Voter disenfranchisement

Their efforts may prove futile. "I'm concerned because a lot of people have been removed from the voter rolls and don't know it," explains investigative journalist George Palast.

In the 2000 election, Palast exposed systemic voter suppression in Florida where tens of thousands of eligible voters were wrongly disenfranchised. Most of them were black or Latino and likely to have voted Democrat.

"It's hard to explain to Europeans that in America, it's considered kind of part of the game to remove or to block your opponent's voters from voting, and try to stop their ballots from being counted," Palast told RFI.

A 1957 Civil Rights Act had long worked to protect black and Latino voters from intimidation at the polls, but new voter restrictions have erected further barriers on the road to the ballot box.

Election integrity

Back in California, Roye Love patiently waits. Early voting has begun, and Californians, like nearly 30 million other Americans, have already voted.

But there is anxiety over the vote. A ballot drop box was set ablaze on Tuesday in a suspected arson attack, damaging as many as 100 ballots. It followed a week-long controversy surrounding unofficial drop boxes placed by Republicans in hotly contested counties.

President Donald Trump has failed to give a clear commitment to a peaceful handover if he loses because he claims vote-rigging may affect the result.

Right-wing militia and white supremacists have threatened to unleash turmoil if Trump loses on 3 November.

PODCAST: Black activist discusses long fight to vote ahead of US election

Christina Okello

White supremacy

"The tensions are frightening, I'm almost frightened of where we are today in terms of the possibility of violence," Love said.

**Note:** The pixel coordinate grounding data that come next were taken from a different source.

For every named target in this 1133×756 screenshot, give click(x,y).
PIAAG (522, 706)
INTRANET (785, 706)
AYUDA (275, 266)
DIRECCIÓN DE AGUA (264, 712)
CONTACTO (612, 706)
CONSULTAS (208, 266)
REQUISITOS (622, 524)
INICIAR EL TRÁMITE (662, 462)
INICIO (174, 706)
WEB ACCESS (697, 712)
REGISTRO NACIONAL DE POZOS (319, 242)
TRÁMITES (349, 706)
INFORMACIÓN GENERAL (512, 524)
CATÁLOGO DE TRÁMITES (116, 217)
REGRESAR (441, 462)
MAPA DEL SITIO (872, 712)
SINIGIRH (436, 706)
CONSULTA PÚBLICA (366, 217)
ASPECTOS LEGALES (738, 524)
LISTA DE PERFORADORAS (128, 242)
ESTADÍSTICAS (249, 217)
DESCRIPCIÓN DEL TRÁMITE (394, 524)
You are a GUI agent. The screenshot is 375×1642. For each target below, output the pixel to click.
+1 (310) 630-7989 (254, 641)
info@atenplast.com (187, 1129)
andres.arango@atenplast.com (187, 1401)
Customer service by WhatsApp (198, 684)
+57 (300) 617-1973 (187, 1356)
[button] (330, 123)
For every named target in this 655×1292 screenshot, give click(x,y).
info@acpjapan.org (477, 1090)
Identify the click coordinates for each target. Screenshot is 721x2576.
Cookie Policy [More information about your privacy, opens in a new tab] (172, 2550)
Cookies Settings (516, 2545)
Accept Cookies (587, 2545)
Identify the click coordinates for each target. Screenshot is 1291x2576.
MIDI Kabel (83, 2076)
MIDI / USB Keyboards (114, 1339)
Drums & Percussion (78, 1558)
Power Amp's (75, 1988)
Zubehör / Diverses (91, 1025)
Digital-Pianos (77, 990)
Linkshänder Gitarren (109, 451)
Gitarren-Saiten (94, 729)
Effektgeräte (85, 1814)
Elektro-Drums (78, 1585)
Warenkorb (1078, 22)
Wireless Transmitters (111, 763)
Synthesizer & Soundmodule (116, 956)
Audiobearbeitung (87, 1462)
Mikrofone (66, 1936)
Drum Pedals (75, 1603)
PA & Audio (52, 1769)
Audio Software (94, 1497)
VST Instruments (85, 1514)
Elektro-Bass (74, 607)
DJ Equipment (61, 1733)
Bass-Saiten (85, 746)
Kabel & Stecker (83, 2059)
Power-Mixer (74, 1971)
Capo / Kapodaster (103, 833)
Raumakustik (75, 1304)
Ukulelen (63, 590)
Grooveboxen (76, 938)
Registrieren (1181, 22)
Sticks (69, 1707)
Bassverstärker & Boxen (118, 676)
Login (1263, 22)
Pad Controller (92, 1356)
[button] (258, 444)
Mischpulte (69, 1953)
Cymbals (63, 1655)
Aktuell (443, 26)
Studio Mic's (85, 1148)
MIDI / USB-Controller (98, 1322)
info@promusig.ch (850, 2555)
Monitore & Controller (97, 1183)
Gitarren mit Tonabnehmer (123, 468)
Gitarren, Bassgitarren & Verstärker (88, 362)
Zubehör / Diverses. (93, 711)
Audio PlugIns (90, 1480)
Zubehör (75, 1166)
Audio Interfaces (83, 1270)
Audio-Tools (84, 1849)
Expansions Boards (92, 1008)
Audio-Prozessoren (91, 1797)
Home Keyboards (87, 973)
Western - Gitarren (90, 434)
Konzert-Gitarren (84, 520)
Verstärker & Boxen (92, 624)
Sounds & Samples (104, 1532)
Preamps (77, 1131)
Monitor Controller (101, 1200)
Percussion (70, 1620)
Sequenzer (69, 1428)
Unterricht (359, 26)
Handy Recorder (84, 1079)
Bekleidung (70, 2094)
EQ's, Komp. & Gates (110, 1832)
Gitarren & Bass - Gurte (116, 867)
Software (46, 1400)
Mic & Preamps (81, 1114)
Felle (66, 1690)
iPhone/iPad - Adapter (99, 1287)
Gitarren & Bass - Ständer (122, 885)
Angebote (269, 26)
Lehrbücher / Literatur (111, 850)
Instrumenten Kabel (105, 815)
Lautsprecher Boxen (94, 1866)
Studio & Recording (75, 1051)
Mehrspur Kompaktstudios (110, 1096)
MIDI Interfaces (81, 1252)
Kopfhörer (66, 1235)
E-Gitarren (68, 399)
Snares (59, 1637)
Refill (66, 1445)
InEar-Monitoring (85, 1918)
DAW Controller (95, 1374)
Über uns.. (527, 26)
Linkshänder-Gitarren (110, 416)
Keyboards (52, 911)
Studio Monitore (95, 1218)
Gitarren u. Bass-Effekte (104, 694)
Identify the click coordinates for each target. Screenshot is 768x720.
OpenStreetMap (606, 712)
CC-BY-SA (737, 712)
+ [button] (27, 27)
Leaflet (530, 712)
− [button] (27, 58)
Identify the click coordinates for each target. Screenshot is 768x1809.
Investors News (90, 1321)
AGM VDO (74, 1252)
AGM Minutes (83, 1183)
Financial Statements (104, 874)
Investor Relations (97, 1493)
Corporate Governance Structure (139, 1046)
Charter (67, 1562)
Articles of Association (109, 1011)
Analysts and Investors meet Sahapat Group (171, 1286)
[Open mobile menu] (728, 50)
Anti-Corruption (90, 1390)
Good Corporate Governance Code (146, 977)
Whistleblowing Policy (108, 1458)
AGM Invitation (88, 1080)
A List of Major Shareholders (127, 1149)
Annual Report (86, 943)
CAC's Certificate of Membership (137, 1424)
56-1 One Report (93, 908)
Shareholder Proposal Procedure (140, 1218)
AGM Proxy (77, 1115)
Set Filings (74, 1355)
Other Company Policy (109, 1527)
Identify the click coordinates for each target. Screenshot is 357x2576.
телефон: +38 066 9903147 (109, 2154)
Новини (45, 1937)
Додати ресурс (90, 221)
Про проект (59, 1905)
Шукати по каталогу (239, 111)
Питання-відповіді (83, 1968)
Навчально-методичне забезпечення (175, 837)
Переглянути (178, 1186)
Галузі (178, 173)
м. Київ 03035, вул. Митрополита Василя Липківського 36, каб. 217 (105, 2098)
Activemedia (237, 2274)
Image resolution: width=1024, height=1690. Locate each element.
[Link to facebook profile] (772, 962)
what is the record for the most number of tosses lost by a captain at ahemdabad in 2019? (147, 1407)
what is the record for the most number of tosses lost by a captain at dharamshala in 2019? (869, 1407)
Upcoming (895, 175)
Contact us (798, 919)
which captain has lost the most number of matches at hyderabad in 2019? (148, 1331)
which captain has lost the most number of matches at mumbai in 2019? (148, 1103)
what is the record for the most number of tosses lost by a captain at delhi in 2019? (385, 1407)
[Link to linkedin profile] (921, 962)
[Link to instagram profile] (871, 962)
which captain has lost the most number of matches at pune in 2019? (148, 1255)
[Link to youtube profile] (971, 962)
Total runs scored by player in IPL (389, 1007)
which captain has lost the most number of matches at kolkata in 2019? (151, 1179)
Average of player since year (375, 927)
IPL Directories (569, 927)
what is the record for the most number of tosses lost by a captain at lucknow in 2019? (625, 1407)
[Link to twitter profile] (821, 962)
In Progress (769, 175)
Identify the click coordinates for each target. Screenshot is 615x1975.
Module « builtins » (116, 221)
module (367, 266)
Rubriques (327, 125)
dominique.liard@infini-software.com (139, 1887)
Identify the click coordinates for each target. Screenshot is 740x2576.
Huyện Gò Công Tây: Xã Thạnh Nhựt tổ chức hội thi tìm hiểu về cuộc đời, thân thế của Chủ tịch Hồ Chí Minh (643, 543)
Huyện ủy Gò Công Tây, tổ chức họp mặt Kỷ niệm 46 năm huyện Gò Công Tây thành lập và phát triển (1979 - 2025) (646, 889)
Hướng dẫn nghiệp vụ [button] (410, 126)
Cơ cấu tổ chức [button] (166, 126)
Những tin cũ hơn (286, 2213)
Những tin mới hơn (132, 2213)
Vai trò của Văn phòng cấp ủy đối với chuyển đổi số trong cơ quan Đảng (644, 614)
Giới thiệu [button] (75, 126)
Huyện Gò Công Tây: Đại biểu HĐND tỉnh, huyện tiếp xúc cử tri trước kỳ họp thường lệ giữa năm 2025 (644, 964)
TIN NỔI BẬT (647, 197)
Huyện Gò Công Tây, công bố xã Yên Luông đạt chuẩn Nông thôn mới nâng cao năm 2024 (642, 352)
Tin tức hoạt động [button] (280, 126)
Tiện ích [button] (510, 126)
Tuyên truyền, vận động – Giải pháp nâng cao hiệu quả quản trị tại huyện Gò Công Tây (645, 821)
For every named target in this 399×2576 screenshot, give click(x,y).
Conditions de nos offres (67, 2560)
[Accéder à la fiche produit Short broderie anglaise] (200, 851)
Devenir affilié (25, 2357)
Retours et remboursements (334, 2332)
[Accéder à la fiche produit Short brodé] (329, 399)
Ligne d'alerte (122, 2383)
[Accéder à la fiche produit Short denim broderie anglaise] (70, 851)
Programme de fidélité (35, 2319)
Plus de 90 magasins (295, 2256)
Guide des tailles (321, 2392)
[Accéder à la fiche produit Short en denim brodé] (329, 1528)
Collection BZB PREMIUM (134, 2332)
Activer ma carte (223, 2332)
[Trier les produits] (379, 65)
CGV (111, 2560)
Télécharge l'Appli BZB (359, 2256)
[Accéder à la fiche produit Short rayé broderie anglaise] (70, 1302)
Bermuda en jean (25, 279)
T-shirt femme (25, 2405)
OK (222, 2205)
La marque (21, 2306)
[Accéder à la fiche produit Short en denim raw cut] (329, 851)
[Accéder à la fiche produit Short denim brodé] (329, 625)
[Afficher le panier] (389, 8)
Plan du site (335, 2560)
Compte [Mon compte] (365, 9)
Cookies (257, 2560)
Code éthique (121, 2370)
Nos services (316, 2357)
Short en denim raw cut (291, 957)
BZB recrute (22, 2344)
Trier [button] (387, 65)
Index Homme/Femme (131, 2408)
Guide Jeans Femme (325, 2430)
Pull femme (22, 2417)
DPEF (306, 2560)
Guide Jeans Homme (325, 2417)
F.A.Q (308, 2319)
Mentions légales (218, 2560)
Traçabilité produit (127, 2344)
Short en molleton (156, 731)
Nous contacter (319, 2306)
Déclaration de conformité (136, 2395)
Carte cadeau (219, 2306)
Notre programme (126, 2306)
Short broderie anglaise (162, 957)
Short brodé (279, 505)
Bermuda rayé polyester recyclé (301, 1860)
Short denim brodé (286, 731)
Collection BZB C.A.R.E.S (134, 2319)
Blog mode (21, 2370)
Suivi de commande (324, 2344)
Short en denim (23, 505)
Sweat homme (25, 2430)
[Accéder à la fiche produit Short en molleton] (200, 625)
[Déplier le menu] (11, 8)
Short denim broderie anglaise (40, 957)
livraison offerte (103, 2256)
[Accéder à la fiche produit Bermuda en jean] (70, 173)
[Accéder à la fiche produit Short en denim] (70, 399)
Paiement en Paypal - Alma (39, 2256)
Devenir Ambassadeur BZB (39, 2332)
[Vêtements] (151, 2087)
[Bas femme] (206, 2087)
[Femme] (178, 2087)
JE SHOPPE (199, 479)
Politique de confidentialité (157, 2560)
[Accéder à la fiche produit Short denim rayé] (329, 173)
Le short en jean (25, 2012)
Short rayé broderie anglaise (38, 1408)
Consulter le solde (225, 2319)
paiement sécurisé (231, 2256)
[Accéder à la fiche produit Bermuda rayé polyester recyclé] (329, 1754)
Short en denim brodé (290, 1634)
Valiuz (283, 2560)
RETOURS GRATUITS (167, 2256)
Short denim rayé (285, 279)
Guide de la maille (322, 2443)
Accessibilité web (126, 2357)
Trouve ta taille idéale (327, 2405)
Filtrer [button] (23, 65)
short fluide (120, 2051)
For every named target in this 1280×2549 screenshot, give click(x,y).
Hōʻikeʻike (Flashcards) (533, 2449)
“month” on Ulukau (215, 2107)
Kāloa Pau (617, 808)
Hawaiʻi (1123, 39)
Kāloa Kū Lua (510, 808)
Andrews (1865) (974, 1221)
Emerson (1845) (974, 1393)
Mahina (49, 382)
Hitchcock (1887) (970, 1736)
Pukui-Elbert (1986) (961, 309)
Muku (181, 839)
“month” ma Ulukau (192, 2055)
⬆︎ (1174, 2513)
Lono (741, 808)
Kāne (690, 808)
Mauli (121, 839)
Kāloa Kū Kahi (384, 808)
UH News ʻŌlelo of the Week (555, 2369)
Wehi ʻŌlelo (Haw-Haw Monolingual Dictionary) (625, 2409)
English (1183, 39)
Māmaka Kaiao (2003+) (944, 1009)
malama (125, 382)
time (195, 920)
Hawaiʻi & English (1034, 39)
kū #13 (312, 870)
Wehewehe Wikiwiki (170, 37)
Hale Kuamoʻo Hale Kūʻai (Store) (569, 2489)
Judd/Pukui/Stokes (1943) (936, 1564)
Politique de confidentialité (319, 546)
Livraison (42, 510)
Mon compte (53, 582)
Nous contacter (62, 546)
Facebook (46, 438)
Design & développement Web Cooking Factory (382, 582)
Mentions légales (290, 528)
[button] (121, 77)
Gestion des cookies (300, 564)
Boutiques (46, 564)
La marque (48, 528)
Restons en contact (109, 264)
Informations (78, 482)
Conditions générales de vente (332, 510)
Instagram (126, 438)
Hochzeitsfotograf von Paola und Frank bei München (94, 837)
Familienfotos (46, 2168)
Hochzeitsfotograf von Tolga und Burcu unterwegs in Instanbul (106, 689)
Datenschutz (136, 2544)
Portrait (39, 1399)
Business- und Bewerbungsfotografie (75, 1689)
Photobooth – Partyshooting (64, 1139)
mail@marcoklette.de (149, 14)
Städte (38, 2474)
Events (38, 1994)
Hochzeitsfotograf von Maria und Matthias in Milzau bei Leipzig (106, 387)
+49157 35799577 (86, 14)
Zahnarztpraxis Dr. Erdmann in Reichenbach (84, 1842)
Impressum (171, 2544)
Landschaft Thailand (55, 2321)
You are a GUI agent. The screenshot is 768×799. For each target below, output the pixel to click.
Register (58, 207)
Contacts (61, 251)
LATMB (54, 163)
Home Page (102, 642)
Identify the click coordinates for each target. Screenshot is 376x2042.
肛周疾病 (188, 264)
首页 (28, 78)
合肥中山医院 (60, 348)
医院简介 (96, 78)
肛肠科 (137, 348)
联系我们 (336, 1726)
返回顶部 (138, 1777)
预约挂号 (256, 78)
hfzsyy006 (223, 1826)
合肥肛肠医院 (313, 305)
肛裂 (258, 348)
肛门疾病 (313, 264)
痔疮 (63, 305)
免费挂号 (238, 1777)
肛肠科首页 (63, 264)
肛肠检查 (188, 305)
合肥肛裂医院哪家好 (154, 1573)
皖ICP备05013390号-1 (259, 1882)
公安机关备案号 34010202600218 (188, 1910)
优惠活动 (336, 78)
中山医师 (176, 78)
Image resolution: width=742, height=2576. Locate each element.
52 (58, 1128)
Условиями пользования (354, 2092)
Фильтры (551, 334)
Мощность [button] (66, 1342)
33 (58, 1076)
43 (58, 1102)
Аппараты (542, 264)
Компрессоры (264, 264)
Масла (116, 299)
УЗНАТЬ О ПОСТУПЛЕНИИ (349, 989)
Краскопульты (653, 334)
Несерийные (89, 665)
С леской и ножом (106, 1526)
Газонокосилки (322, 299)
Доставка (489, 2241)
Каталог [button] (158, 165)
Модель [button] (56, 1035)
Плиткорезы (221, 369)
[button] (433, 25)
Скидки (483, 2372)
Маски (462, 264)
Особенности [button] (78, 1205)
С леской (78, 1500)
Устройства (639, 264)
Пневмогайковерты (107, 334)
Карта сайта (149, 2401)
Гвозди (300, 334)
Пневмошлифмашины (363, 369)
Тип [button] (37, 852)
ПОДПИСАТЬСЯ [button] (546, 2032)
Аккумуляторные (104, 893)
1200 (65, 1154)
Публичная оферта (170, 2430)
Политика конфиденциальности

"In the 60s of course we had sit-ins and there were riots at different times, but you still had faith that the person in charge of the country was trying to do something."

Love, like other black voters, has been disappointed by President Trump's reluctance to disavow white supremacists, now viewed as the biggest home-grown threat in the US.

"I hope he doesn't end up escalating this in such a manner that there is strong violence," Love said.